Non si è ancora ben capito se i socialisti, in tutte le piazze del Paese, cancelleranno veramente i loro comizi o se si limiteranno appunto ad una rapida "sordina". Il loro leader José Socrates non si è sbilanciato troppo, e molto verrà lasciato all’iniziativa dei politici locali: in zone più ferventemente cattoliche, come quella di Leira che è il capoluogo della provincia di Fatima, e certamente a Coimbra dove si trova il convento di suor Lucia, il silenzio è già calato. Altrove, come a Lisbona, sarà probabilmente diverso. In ogni caso, l’opposizione di centrosinistra non è sola, nella sua protesta. Anzi, ha un compagno inaspettato. E’ il vescovo Manuel Martins, che parla apertamente di "opportunismo politico", a proposito della decisione della maggioranza: ai microfoni della radio, il presule si dice "per nulla contento né convinto della sincerità di questa sospensione: si tratta di una cosa assurda, non c’è nessun rapporto tra le due cose e non ho dubbi che la campagna elettorale non debba fermarsi".
In più, un sospetto nemmeno tanto velato, affibbiato direttamente a Santana Lopes: quello che il primo ministro stia "trasformando indirettamente la morte di suor Lucia in un atto di campagna elettorale".
E’ tempesta. Sui giornali, sugli schermi televisivi, nei capannelli per strada. In 48 ore, politica e fede si sono trovate coinvolte in un urto che non ha precedenti: ed in un Paese cattolicissimo e di forte religiosità popolare, né più né meno come la vicina Spagna, dove pure lo scontro fra il governo laico di Zapatero e la Chiesa è sempre in corso. Ma in Portogallo, la parola "Fatima" può agitare cuori e coscienze ancor più di quanto possa fare in Spagna la battaglia sui diritti civili dei gay. A Coimbra, Lisbona, Oporto, e ovunque, "Fatima" non è soltanto tradizione popolare, sorgente di fede o fascino del mistero, ma anche radice di un’identità nazionale: e così questo è anche un urto trasversale, che vede spaccati al loro interno i diversi schieramenti, al di là del confine fra mondo laico e mondo dei cattolici praticanti.

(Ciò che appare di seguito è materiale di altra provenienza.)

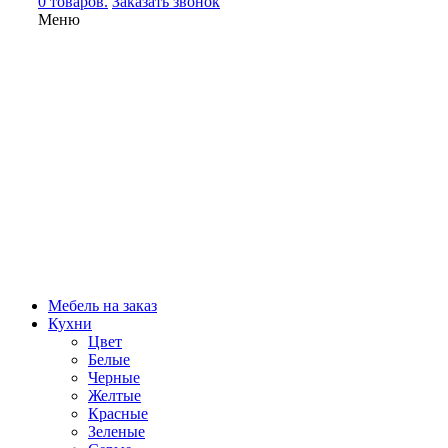
0 товаров.
Заказать звонок
Меню
Мебель на заказ
Кухни
Цвет
Белые
Черные
Желтые
Красные
Зеленые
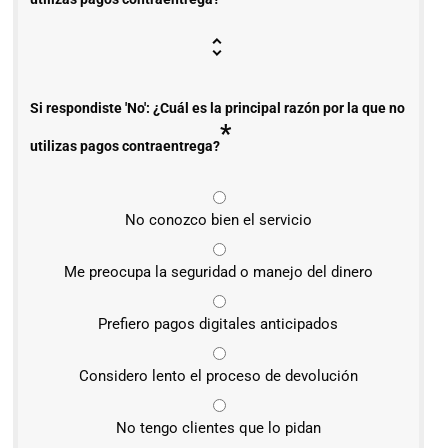
Si respondiste 'No': ¿Cuál es la principal razón por la que no
*
utilizas pagos contraentrega?
No conozco bien el servicio
Me preocupa la seguridad o manejo del dinero
Prefiero pagos digitales anticipados
Considero lento el proceso de devolución
No tengo clientes que lo pidan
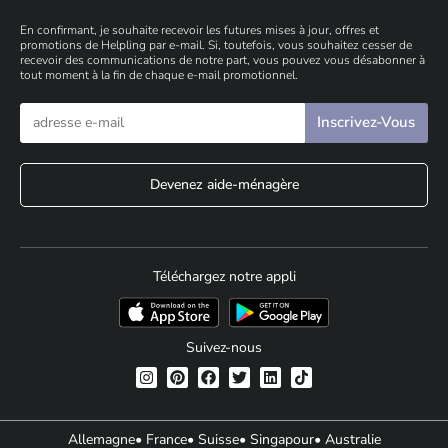
En confirmant, je souhaite recevoir les futures mises à jour, offres et
promotions de Helpling par e-mail. Si, toutefois, vous souhaitez cesser de
recevoir des communications de notre part, vous pouvez vous désabonner à
tout moment à la fin de chaque e-mail promotionnel.
Devenez aide-ménagère
Téléchargez notre appli
Suivez-nous
Allemagne
• France
• Suisse
• Singapour
• Australie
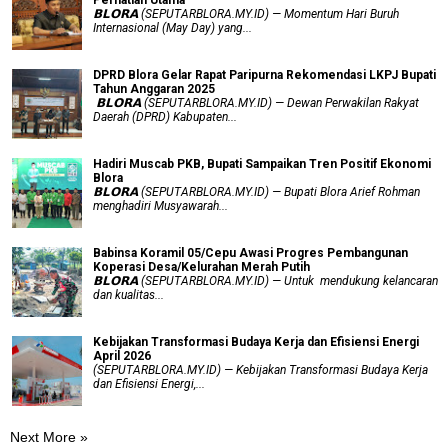
​𝗕𝗟𝗢𝗥𝗔 (SEPUTARBLORA.MY.ID) — Momentum Hari Buruh
Internasional (May Day) yang...
DPRD Blora Gelar Rapat Paripurna Rekomendasi LKPJ Bupati
Tahun Anggaran 2025
‎ 𝗕𝗟𝗢𝗥𝗔 (SEPUTARBLORA.MY.ID) — Dewan Perwakilan Rakyat
Daerah (DPRD) Kabupaten...
Hadiri Muscab PKB, Bupati Sampaikan Tren Positif Ekonomi
Blora
𝗕𝗟𝗢𝗥𝗔 (SEPUTARBLORA.MY.ID) — Bupati Blora Arief Rohman
menghadiri Musyawarah...
Babinsa Koramil 05/Cepu Awasi Progres Pembangunan
Koperasi Desa/Kelurahan Merah Putih
𝗕𝗟𝗢𝗥𝗔 (SEPUTARBLORA.MY.ID) — Untuk mendukung kelancaran
dan kualitas...
Kebijakan Transformasi Budaya Kerja dan Efisiensi Energi
April 2026
(SEPUTARBLORA.MY.ID) — Kebijakan Transformasi Budaya Kerja
dan Efisiensi Energi,...
Next More »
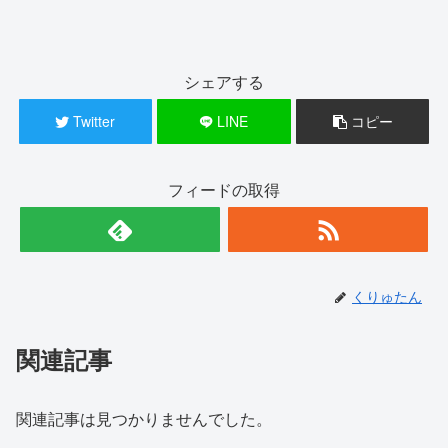
シェアする
Twitter
LINE
コピー
フィードの取得
くりゅたん
関連記事
関連記事は見つかりませんでした。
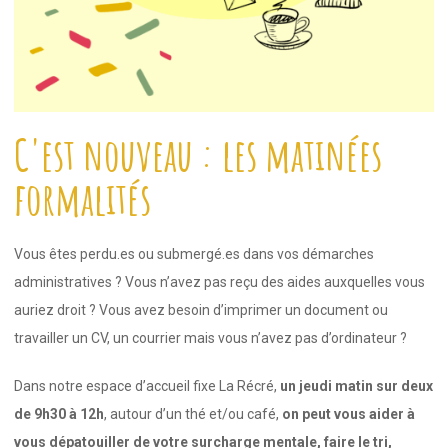
C'est nouveau : les matinées
formalités
Vous êtes perdu.es ou submergé.es dans vos démarches
administratives ? Vous n’avez pas reçu des aides auxquelles vous
auriez droit ? Vous avez besoin d’imprimer un document ou
travailler un CV, un courrier mais vous n’avez pas d’ordinateur ?
Dans notre espace d’accueil fixe La Récré,
un jeudi matin sur deux
de
9h30 à 12h
, autour d’un thé et/ou café,
on peut vous aider à
vous dépatouiller de votre surcharge mentale, faire le tri,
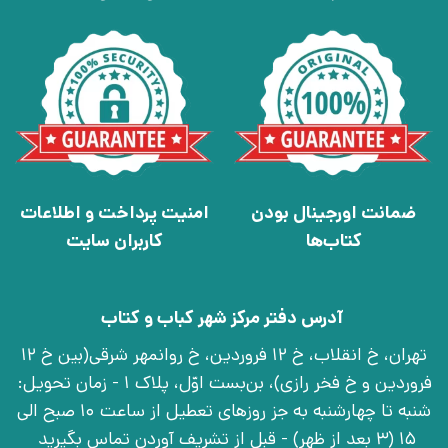
ضمانت اورجینال بودن
امنیت پرداخت و اطلاعات
کتاب‌ها
کاربران سایت
آدرس دفتر مرکز شهر کباب و کتاب
تهران، خ انقلاب، خ 12 فروردین، خ روانمهر شرقی(بین خ 12
فروردین و خ فخر رازی)، بن‌بست اوّل، پلاک 1 - زمان تحویل:
شنبه تا چهارشنبه به جز روزهای تعطیل از ساعت 10 صبح الی
15 (3 بعد از ظهر) - قبل از تشریف آوردن تماس بگیرید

Oggi, si prega. Ma domenica, appunto, si vota. Socrates e i suoi dicono ormai apertamente di puntare alla maggioranza assoluta, i sondaggi accordano loro il 45% dei voti: in aumento, dopo la decisione di ritirare le truppe portoghesi dall’Iraq. Santana Lopes, grande esperto di tattica, dice che il suo partito è "aperto" alla collaborazione con tutti. Gli indecisi sarebbero circa il 6%. E forse è proprio per loro, che un po’ si gioca l’urto tra fede e politica, in queste ore.